Restrict the output to the lines below starting at the one that contains "What do you see at coordinates (796, 727)" and ending at the one that contains "pyautogui.click(x=<x>, y=<y>)", and restate them word for word, both ends included.

[Listed records]:

□ □ □ □

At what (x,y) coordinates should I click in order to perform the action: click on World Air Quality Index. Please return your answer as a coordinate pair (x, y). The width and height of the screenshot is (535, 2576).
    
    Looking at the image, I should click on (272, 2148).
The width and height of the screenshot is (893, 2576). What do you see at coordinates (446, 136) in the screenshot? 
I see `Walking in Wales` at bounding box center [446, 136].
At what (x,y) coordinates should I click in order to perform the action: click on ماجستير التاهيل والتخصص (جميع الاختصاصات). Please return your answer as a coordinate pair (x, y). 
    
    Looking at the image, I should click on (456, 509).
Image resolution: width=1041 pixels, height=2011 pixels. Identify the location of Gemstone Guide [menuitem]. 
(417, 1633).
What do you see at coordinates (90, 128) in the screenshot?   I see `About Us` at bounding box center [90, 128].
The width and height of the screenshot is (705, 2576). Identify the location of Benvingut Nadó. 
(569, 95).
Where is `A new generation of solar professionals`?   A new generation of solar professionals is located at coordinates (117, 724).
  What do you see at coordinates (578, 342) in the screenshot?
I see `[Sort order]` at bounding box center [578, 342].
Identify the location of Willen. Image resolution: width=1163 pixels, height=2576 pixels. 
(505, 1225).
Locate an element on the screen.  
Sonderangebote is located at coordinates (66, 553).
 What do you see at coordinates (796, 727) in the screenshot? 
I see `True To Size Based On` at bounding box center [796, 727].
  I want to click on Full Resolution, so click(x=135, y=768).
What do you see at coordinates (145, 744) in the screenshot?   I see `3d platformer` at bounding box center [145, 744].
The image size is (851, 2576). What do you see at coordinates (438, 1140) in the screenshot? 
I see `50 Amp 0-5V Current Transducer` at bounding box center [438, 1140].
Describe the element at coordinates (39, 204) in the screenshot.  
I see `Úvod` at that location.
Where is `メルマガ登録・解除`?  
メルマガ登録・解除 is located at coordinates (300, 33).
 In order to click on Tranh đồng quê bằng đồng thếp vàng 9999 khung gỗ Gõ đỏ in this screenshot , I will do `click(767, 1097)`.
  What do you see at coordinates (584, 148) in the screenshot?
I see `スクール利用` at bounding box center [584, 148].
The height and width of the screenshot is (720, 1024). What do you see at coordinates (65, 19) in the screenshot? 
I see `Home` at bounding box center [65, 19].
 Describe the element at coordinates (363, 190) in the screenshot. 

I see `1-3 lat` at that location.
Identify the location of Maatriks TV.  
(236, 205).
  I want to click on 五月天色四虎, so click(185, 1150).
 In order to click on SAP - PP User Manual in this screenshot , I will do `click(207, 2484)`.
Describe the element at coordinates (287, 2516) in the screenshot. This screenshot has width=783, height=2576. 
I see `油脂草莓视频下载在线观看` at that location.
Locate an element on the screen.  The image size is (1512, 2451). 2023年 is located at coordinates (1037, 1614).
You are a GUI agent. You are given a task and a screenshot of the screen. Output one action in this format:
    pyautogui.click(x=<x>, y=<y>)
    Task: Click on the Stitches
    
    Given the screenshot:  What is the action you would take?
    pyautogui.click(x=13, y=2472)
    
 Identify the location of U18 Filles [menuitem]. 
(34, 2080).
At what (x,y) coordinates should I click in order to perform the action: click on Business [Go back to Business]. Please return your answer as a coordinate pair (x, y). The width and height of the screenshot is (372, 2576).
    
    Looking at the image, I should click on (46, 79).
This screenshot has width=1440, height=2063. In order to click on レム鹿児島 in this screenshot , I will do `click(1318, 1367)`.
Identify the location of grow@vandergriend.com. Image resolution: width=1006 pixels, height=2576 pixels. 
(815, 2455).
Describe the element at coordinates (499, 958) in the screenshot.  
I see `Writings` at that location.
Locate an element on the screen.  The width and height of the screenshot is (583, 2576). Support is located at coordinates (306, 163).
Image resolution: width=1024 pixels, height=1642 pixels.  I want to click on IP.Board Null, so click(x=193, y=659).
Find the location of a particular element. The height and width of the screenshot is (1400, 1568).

□ □ □ □

[Result for this exercise]:
 What do you see at coordinates (796, 727) in the screenshot? 
I see `True To Size Based On` at bounding box center [796, 727].
  I want to click on Full Resolution, so click(x=135, y=768).
What do you see at coordinates (145, 744) in the screenshot?   I see `3d platformer` at bounding box center [145, 744].
The image size is (851, 2576). What do you see at coordinates (438, 1140) in the screenshot? 
I see `50 Amp 0-5V Current Transducer` at bounding box center [438, 1140].
Describe the element at coordinates (39, 204) in the screenshot.  
I see `Úvod` at that location.
Where is `メルマガ登録・解除`?  
メルマガ登録・解除 is located at coordinates (300, 33).
 In order to click on Tranh đồng quê bằng đồng thếp vàng 9999 khung gỗ Gõ đỏ in this screenshot , I will do `click(767, 1097)`.
  What do you see at coordinates (584, 148) in the screenshot?
I see `スクール利用` at bounding box center [584, 148].
The height and width of the screenshot is (720, 1024). What do you see at coordinates (65, 19) in the screenshot? 
I see `Home` at bounding box center [65, 19].
 Describe the element at coordinates (363, 190) in the screenshot. 

I see `1-3 lat` at that location.
Identify the location of Maatriks TV.  
(236, 205).
  I want to click on 五月天色四虎, so click(185, 1150).
 In order to click on SAP - PP User Manual in this screenshot , I will do `click(207, 2484)`.
Describe the element at coordinates (287, 2516) in the screenshot. This screenshot has width=783, height=2576. 
I see `油脂草莓视频下载在线观看` at that location.
Locate an element on the screen.  The image size is (1512, 2451). 2023年 is located at coordinates (1037, 1614).
You are a GUI agent. You are given a task and a screenshot of the screen. Output one action in this format:
    pyautogui.click(x=<x>, y=<y>)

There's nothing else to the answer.